Escargot is required during early follicle-cell differentiation

Intriguingly, overexpression of Upd in follicle cells alone resulted in a 1.73-fold (± 0.09 SE; p=0.0023) increase of esg mRNA, which is normally expressed in the Escort Cells (ECs) that lie anterior to FSCs and therefore being antecedent to the follicle-cell differentiation^41,42. The increase in esg mRNA level prompted us to determine the origin of these transcripts in the ovary. We first queried the publicly-available datasets from two independent Drosophila ovarian-cell atlas resources^26,42 and found that Esg was highly expressed in the germline-cell clusters and at significantly low levels in the somatic cells of the germarium (data not shown). Next, we used another publicly-available dataset that was generated with specific focus on the earliest stages of oogenesis⁴³. Similar to our assessment from the aforementioned cell atlases, esg was detected at traceable amounts within the various EC clusters and at high levels in the clusters representing the early germline-cyst cells (Figure 7A). We validated the enrichment of Esg using the previously-mentioned protein-trap line, which detected the protein within the germline cysts immediately posterior to germline stem cells (GSCs) as well as in the oocytes of early-stage egg chambers (Figure 7B). In the somatic cells, in addition to its expression in the cone-shaped ECs that occupied region 2a of the germarium, Esg was detected in the FSCs at region 2b as well as in the follicle-cell lineage posterior to the FSCs. While it was technically not feasible to incorporate the protein-trap line with tj^TS-driven Upd-OE, we also visualized Esg enrichment in early-stage follicle cells expressing N^ICD (which mimic Upd-OE by increased polar-cell specification as shown earlier), that presented a similar outcome as observed in the normally developing ovariole (Supplementary Figure S7). The upregulated esg transcripts in the ovaries with Upd-OE follicle cells could therefore be derived from both somatic and germline cells, as the germline cells also expands when the adjacent somatic cells overexpress Upd in the germarium^44,45.
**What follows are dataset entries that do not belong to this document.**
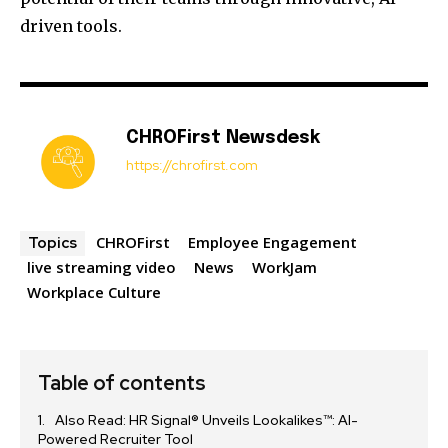
driven tools.
CHROFirst Newsdesk
https://chrofirst.com
CHROFirst
Employee Engagement
Topics
live streaming video
News
WorkJam
Workplace Culture
Table of contents
Also Read: HR Signal® Unveils Lookalikes™: AI-
Powered Recruiter Tool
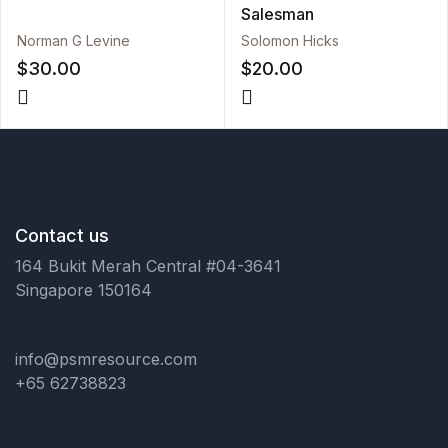
Salesman
Norman G Levine
Solomon Hicks
$
30.00
$
20.00
Contact us
164 Bukit Merah Central #04-3641
Singapore 150164
info@psmresource.com
+65 62738823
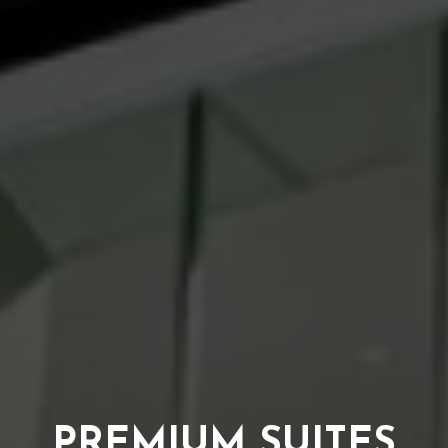
PREMIUM SUITES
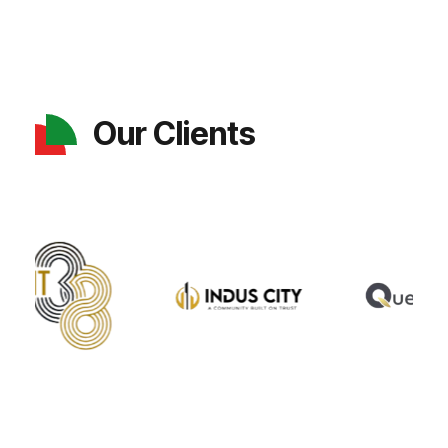
Our Clients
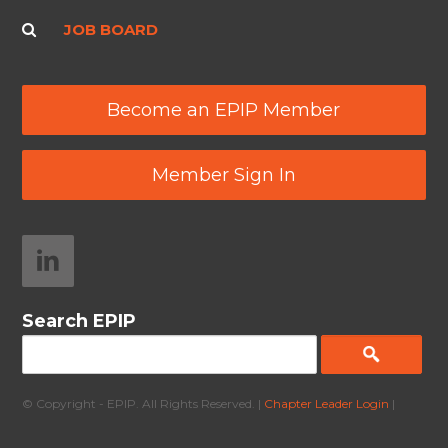
JOB BOARD
Become an EPIP Member
Member Sign In
Search EPIP
© Copyright - EPIP. All Rights Reserved. |
Chapter Leader Login
|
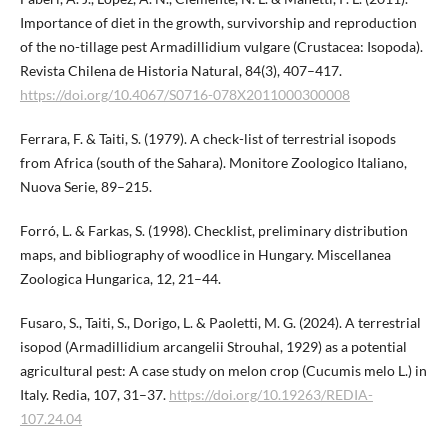
Importance of diet in the growth, survivorship and reproduction
of the no-tillage pest Armadillidium vulgare (Crustacea: Isopoda).
Revista Chilena de Historia Natural, 84(3), 407–417.
https://doi.org/10.4067/S0716-078X2011​000300008
Ferrara, F. & Taiti, S. (1979). A check-list of terrestrial isopods
from Africa (south of the Sahara). Monitore Zoologico Italiano,
Nuova Serie, 89–215.
Forró, L. & Farkas, S. (1998). Checklist, preliminary distribution
maps, and bibliography of woodlice in Hungary. Miscellanea
Zoologica Hungarica, 12, 21–44.
Fusaro, S., Taiti, S., Dorigo, L. & Paoletti, M. G. (2024). A terrestrial
isopod (Armadillidium arcangelii Strouhal, 1929) as a potential
agricultural pest: A case study on melon crop (Cucumis melo L.) in
Italy. Redia, 107, 31–37.
https://doi.org/​10.19263/REDIA-
107.24.04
Figure 7. Escargot is required for proper egg-chamber development.

(A) Confocal images showing the GFP-antibody enhanced nuclear detection of Esg protein (green) localization in early oogenesis. GSCs are indicated by asterisks (*), while Esg enrichment in early cyst cells are indicated by yellow arrowheads and oocytes are indicated by pink arrowheads. Ring canals connecting the differentiating germline cells are indicated by arrows. Esg enrichment in the FSCs are marked by green arrowheads and white arrowheads mark the immature follicle cells in early (E) egg chambers. Note, that Esg is not detected in follicle cells in egg chambers at midoogenesis (M). The various regions of the germarium are indicated by distinct colors (red = region 1; blue = region 2a; yellow = region 2b; and green = region 3) as mentioned within the figure. Violin plot showing the imputed expression of osk, bam, vasa and esg in (B) germline-cell clusters and that of Wnt4, eya, cas and esg in (C) somatic cells within germarium in the Slaidina et al. scRNA-Seq dataset. ^†Clusters are presented as determined by the original authors of the dataset. (D) Polar bar plot showing the relative percentage of specific (individually color-coded) phenotypes, as shown in figure legend to the right of the plot. (E) Box-and-whisker plot showing the number of oocytes (Y-axis) presented within intact egg chambers of different genotypes (X-axis). (F) Confocal image showing compound egg chambers formed by expressing Esg-KD in RFP⁺ (red) follicle cells. Individual oocytes shown at different sections on the Z-axis are marked by asterisks (*), while gaps in the FE are indicated by white arrowheads. (G) Confocal image showing a compound egg chamber highlighting Fas3⁺ (green) polar cells (arrowheads) and mis-localized oocytes are indicated by asterisks (*). Nuclei are stained with DAPI. F-Actin is stained with Phalloidin. Scale bars: 20μm. See also Figure S7.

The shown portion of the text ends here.